Helen and Douglas House Hospice, Oxford, UK.
Oxford University Hospitals NHS Foundation Trust, John Radcliffe Hospital, Oxford, UK.
BMJ Support Palliat Care. 2024 Jan 8;13(e3):e1019-e1028. doi: 10.1136/bmjspcare-2021-003278.
No randomised controlled trials have been conducted for breakthrough pain in paediatric palliative care and there are currently no standardised outcome measures. The DIPPER study aims to establish the feasibility of conducting a prospective randomised controlled trial comparing oral and transmucosal administration of opioids for breakthrough pain. The aim of the current study was to achieve consensus on design aspects for a small-scale prospective study to inform a future randomised controlled trial of oral morphine, the current first-line treatment, versus transmucosal diamorphine.
The nominal group technique was used to achieve consensus on best practice for mode of administration, dose regimen and a range of suitable pain intensity outcome measures for transmucosal diamorphine in children and young people with breakthrough pain. An expert panel of ten clinicians in paediatric palliative care and three parent representatives participated. Consensus was achieved when agreement was reached and no further comments from participants were forthcoming.

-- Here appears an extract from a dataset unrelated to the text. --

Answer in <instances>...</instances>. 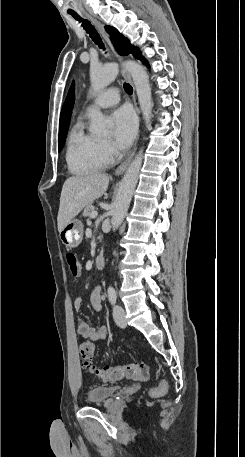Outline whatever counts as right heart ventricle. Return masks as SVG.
I'll return each instance as SVG.
<instances>
[{"label":"right heart ventricle","mask_w":245,"mask_h":457,"mask_svg":"<svg viewBox=\"0 0 245 457\" xmlns=\"http://www.w3.org/2000/svg\"><path fill=\"white\" fill-rule=\"evenodd\" d=\"M68 159L73 169L83 171L103 169L109 163L100 149V141L80 122L74 123L69 132Z\"/></svg>","instance_id":"obj_1"}]
</instances>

The panel favoured the buccal route of administration, with dosing according to the recommendations in the Association for Paediatric Palliative Medicine formulary (fifth Edition, 2020). The verbal Numerical Rating Scale was selected to measure pain in children 8 years old and older, the Faces Pain Scale-Revised for children between 4 and 8 years old, and Face, Legs, Activity, Cry and Consolability (FLACC)/FLACC-Revised as the observational tools.

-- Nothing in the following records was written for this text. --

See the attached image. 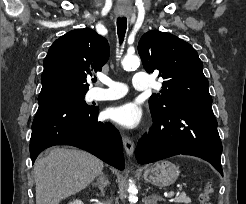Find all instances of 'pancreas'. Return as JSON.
<instances>
[{
  "label": "pancreas",
  "mask_w": 246,
  "mask_h": 204,
  "mask_svg": "<svg viewBox=\"0 0 246 204\" xmlns=\"http://www.w3.org/2000/svg\"><path fill=\"white\" fill-rule=\"evenodd\" d=\"M175 202L177 203H185V204H189L191 202V199L189 197L186 196L185 193H181L176 199Z\"/></svg>",
  "instance_id": "obj_1"
}]
</instances>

The nominal group technique allowed consensus to be reached for a small-scale, prospective, cohort study and provided information to inform the design of a randomised controlled trial.
儿科姑息治疗中尚无突破性疼痛的随机对照试验,也没有标准化的结局测量指标。DIPPER 研究旨在确定进行前瞻性随机对照试验的可行性,比较口服和经黏膜给予阿片类药物治疗突破性疼痛。本研究旨在就小规模前瞻性研究的设计方面达成共识,为未来口服吗啡(目前的一线治疗药物)与经黏膜给予二吗啡的随机对照试验提供信息。
采用名义群体技术就经黏膜给予二吗啡治疗儿童和青少年突破性疼痛的最佳给药方式、剂量方案以及一系列合适的疼痛强度结局测量指标达成共识。一个由 10 名儿科姑息治疗临床医生和 3 名家长代表组成的专家小组参与了该研究。当参与者达成一致且没有进一步意见时,即达成共识。
专家组倾向于选择颊黏膜途径给药,剂量根据儿科姑息医学配方(第五版,2020 年)的建议。口头数字评分量表用于测量 8 岁及以上儿童的疼痛,修订面部疼痛评分量表用于 4 至 8 岁儿童,面部、腿部、活动、哭泣和安抚(FLACC)/FLACC 修订版用于观察工具。
名义群体技术使小型前瞻性队列研究达成了共识,并为随机对照试验的设计提供了信息。